Леонтий, закинув голову, ахнул, хватая Лизу за руку, и они застыли, забыв о бегстве и обо всем на свете.

Прямо над ними, на высоченной березе, почти на ее вершине, прижался к стволу большой бурый медведь. Над ним был на веревке прикреплен к дереву чурбан, и медведь изо всех сил пытался оттолкнуть его подальше. Однако чурбан, качнувшись, возвращался на место, вынуждая медведя отшатываться, чтобы избежать удара. Береза угрожающе покачивалась, но медведь не сдавался, вновь досадливо отпихивал лапою преграду, но чурбан вновь ударял по стволу… Ворча и взревывая, медведь бил да бил лапою, и в злом его упорстве было нечто столь забавное, что Лиза невольно хихикнула. Рядом тихо усмехнулся Леонтий.

– Там борть, ну, дупло лесных пчел, понимаете, Лиза? – прошептал он, давясь смехом. – Бортник этим чурбаном свой мед защитил. Нипочем мишке не пробраться!

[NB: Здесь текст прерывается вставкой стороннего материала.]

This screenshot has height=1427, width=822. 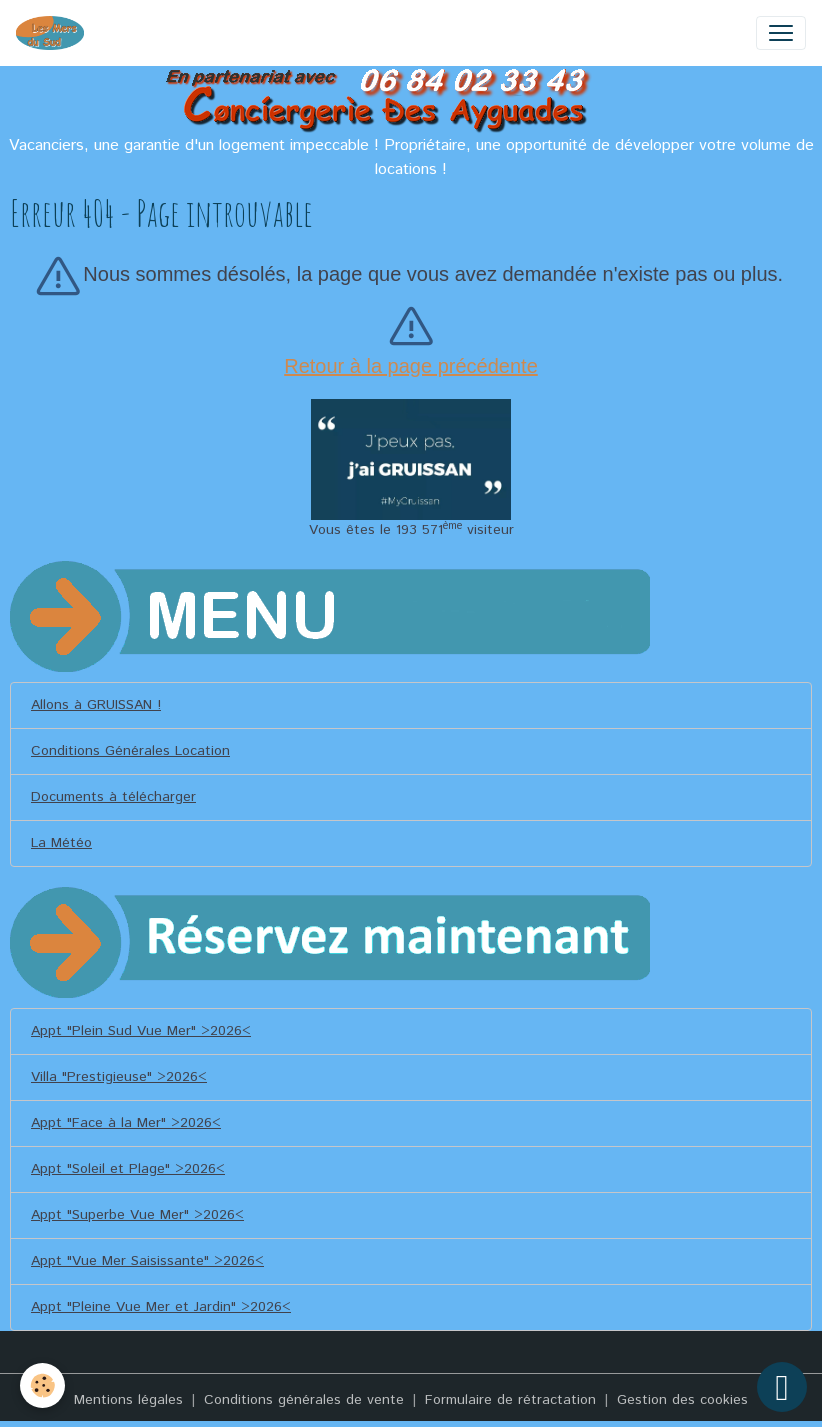 What do you see at coordinates (119, 1077) in the screenshot?
I see `Villa "Prestigieuse" >2026<` at bounding box center [119, 1077].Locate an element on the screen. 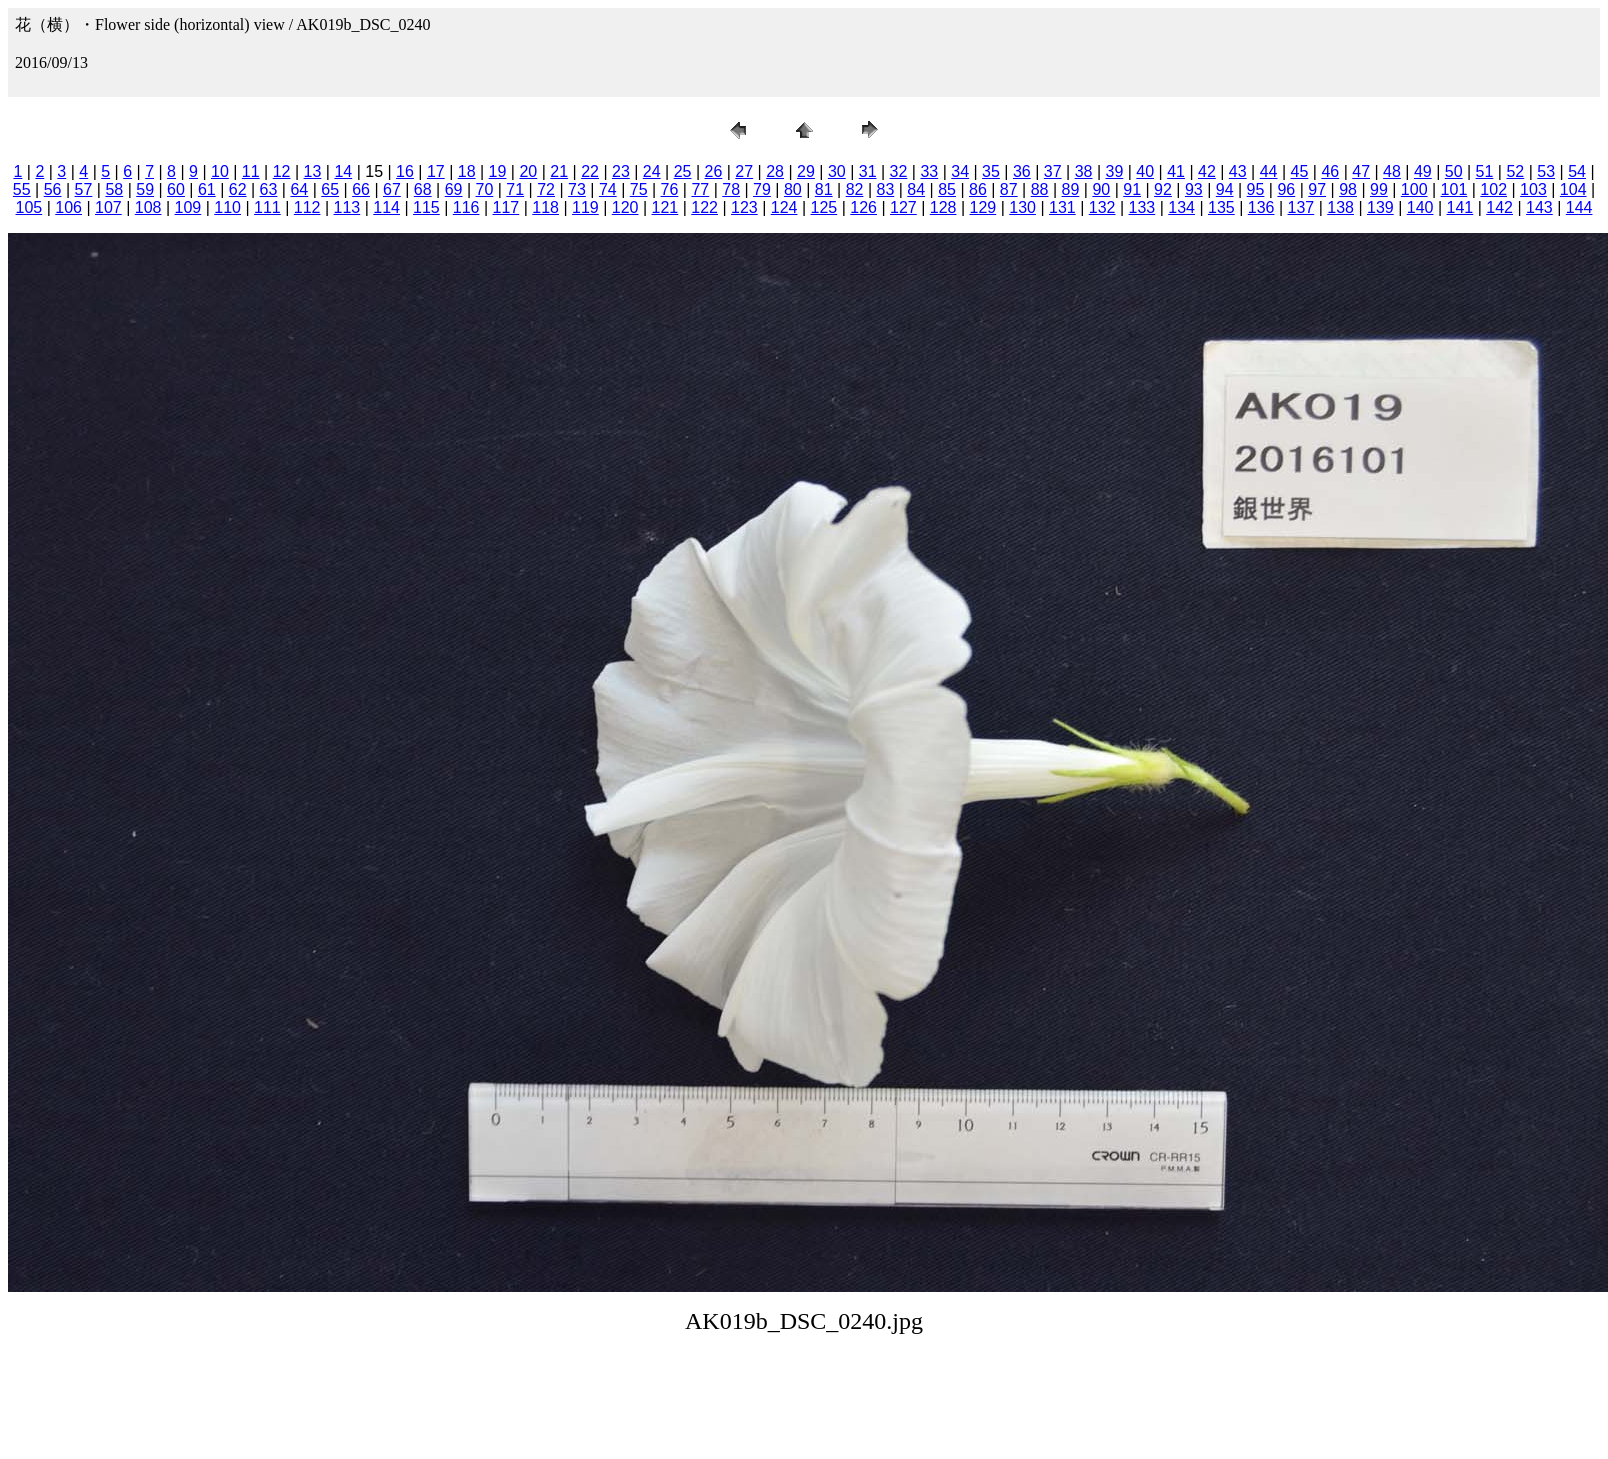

Между тем случилось наконец то, чего и следовало ожидать. Особенно сильно откачнув чурбан, медведь сделал попытку проскользнуть вверх, но получил вернувшейся деревяшкой такой удар, что кулем полетел вниз, ломая ветви березы. Он тяжело шмякнулся оземь и какое-то время лежал недвижимо. Лиза вытянула шею, пытаясь разглядеть его, испуганная, что зверь убился насмерть. Однако медведь медленно, кряхтя, сел, похлопал себя передними лапами по мохнатым бокам, словно проверяя, все ли кости целы, и, встав на четвереньки, тихонько потащился в чащу, то жалобно, по-бабьи повизгивая, то принимаясь громко и грубо ворчать.

Лиза с Леонтием так и зашлись смехом, но вдруг Леонтий изо всех сил стиснул ей руку. Она замолчала и с испугом воззрилась на него.

Лицо его было бледным и встревоженным, а глаза устремились в чащу, откуда доносился негромкий хрипловатый хохоток.

Лиза на миг крепко зажмурилась. Ее охватил такой ужас, что захотелось спрятаться, скрыться, ну хотя бы не видеть ничего вокруг! Этот издевательский смех… Мало ли кто это мог быть, но она не в силах была думать ни о ком, кроме Вайды.